Parmi les technologies les plus prometteuses de la fabrication additive métallique, le procédé Meld attire toujours plus les industriels de l’aéronautique. Nommé d’après la start-up américaine qui commercialise depuis 2018 des équipements dédiés, il s’inspire d’une technique aujourd’hui bien maîtrisée : le soudage par friction-­malaxage.

Cette technique consiste à malaxer une barre de métal ou de la poudre pour l’amener dans un état pâteux. La tête de dépôt se déplace ensuite sur un substrat, tout en exerçant sur la matière une forte pression vers le bas. Cela crée une friction qui dépose la matière sur la couche du dessous. « Cette technique de fabrication additive met en œuvre le matériau à l’état solide, sans passer par une étape de fusion », explique Benoît Verquin, expert en fabrication additive au Centre technique des industries mécaniques (Cetim).

Un métal plastique

Au cœur de ce procédé se trouve la tête de dépôt, un outillage creux doté d’une partie rotative [voir l’infographie]. Le matériau est poussé du haut vers le bas de ce système. Les parois de l’outillage, en tournant à grande vitesse, viennent interagir avec la matière pour mettre le métal dans un état plastique. Lorsque la matière est expulsée de la tête, la friction avec le substrat génère également de la chaleur à l’interface entre l’outil et le matériau, créant des liaisons entre les couches de métal déposées.

Cette mise en œuvre à l’état solide du métal évite certains problèmes des procédés utilisant la fusion, comme l’apparition de porosité dans le matériau ou les fissurations à chaud. De plus, à l’instar du cold spray, le Meld permet de fabriquer des pièces avec des matériaux résistant à la fusion.

Rapidité et sobriété

L’impression 3D par friction-­malaxage affiche des taux de dépôt de matière très élevés. « Avec des alliages légers, nous atteignons 9 kg/h, ce qui est très intéressant. Pour de l’acier, nous sommes à 5 kg/h et à 2,5 kg/h pour le titane », met en avant Benoît ­Verquin. La fabrication additive par friction-­malaxage se distingue des autres procédés par sa facilité de mise en œuvre : elle ne requiert aucun environnement spécifique et nécessite peu d’énergie pour fabriquer des pièces de grandes dimensions.

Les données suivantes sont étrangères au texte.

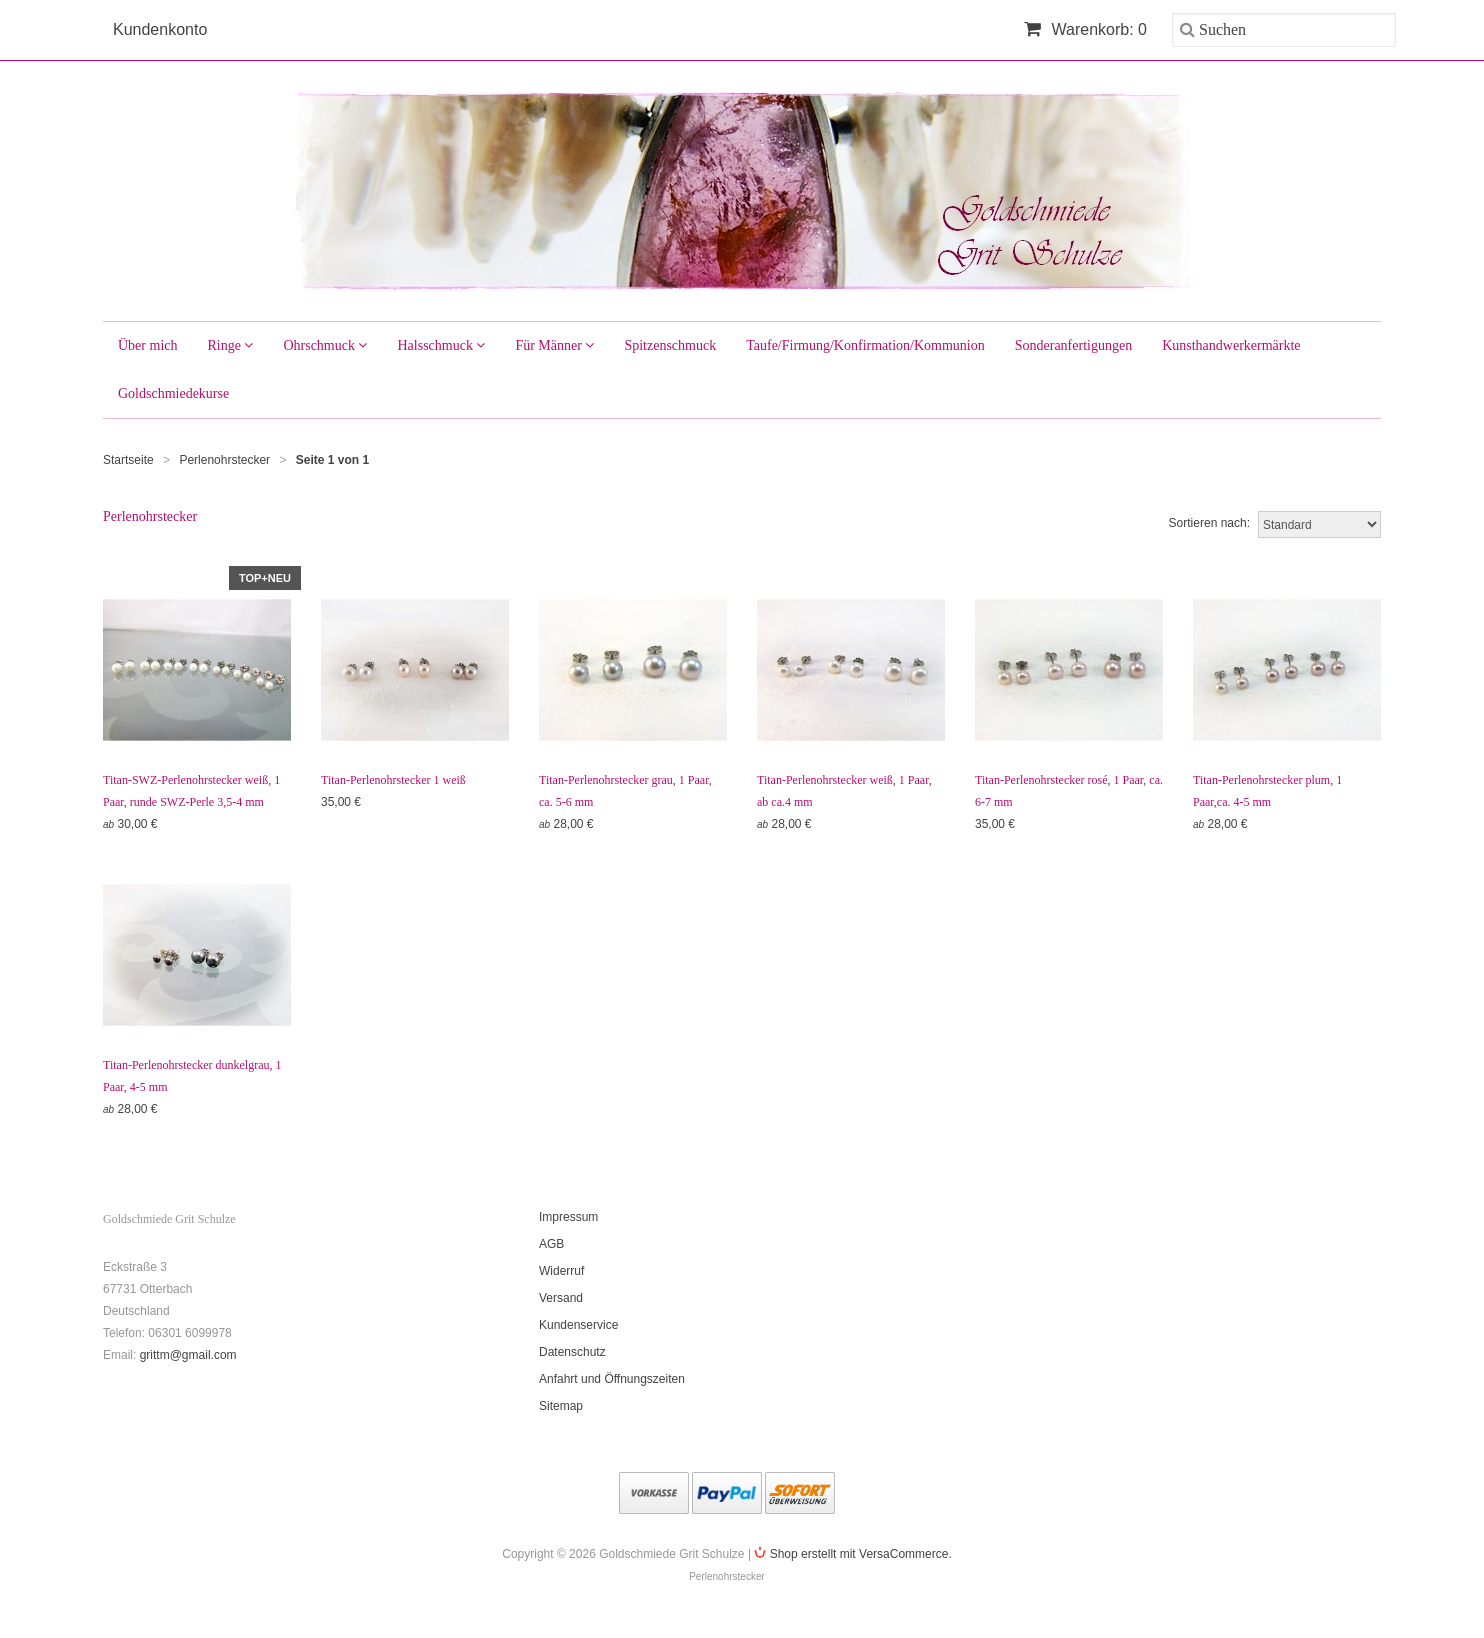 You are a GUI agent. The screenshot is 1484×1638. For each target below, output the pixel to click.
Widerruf (561, 1271)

Le Cetim Centre-Val de Loire, situé à Bourges (Cher), travaille activement avec des industriels du secteur aéronautique sur ce procédé. Des premiers tests ont été menés avec des alliages d’aluminium de type 6061 et du titane TA6V. L’objectif du ­Cetim est de créer rapidement des préformes de grandes dimensions, qui seront par la suite usinées.

« Le procédé permet de déposer un cordon métallique assez important. Il n’offre pas encore une résolution suffisante pour créer une pièce directement, précise Benoît ­Verquin. Mais pour les industriels, il est très intéressant de créer des ébauches au plus près des cotes de la pièce finie. Cela évite de partir de blocs métalliques massifs. » Le procédé pourrait ainsi diminuer les volumes de matière enlevée lors de l’usinage. Il rejoint sur ce point le Waam. Un autre avantage du Meld est de pouvoir aborder des assemblages multi-matériaux, comme des préformes associant des couches d’aluminium et de cuivre.

Un potentiel à déterminer

Dans l’aéronautique, ce procédé ouvre la voie à de nombreuses applications. « Nous pourrions par exemple l’utiliser pour imprimer des raidisseurs spécifiques sur des pièces d’avion, imagine Benoît Verquin. Nous sommes encore en phase d’évaluation du procédé pour en connaître le véritable potentiel. » Le Cetim examine notamment les caractéristiques mécaniques des pièces produites avec ce procédé et l’homogénéité des propriétés des différentes couches.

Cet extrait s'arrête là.